§ Try it: Produce a verbatim transcript of the entries below, excluding pictures.

[Extracted page text data]
==*==
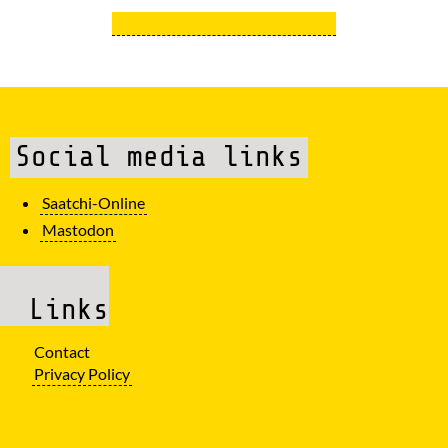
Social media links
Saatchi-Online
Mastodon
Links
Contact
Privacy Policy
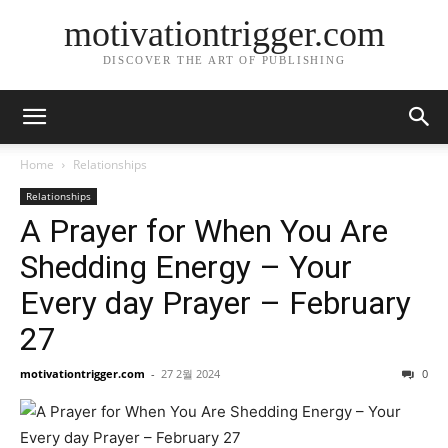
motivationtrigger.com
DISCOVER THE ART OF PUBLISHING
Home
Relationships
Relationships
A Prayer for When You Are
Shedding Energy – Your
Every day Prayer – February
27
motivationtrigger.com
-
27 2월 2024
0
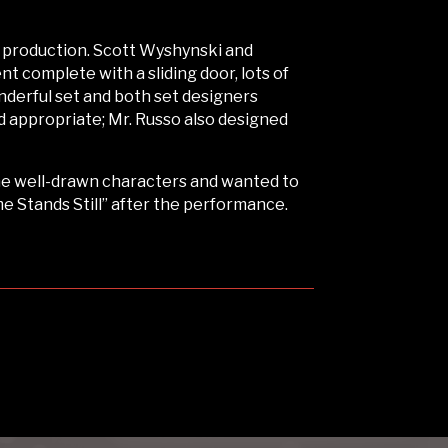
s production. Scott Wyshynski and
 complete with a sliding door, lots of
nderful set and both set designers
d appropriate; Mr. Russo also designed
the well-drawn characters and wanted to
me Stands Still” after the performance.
==*==
§ Response below:
Social media links
Saatchi-Online
Mastodon
Links
Contact
Privacy Policy
motivationtrigger.com
DISCOVER THE ART OF PUBLISHING
Home
Relationships
Relationships
A Prayer for When You Are
Shedding Energy – Your
Every day Prayer – February
27
motivationtrigger.com
-
27 2월 2024
0
s production. Scott Wyshynski and
 complete with a sliding door, lots of
nderful set and both set designers
d appropriate; Mr. Russo also designed
the well-drawn characters and wanted to
me Stands Still” after the performance.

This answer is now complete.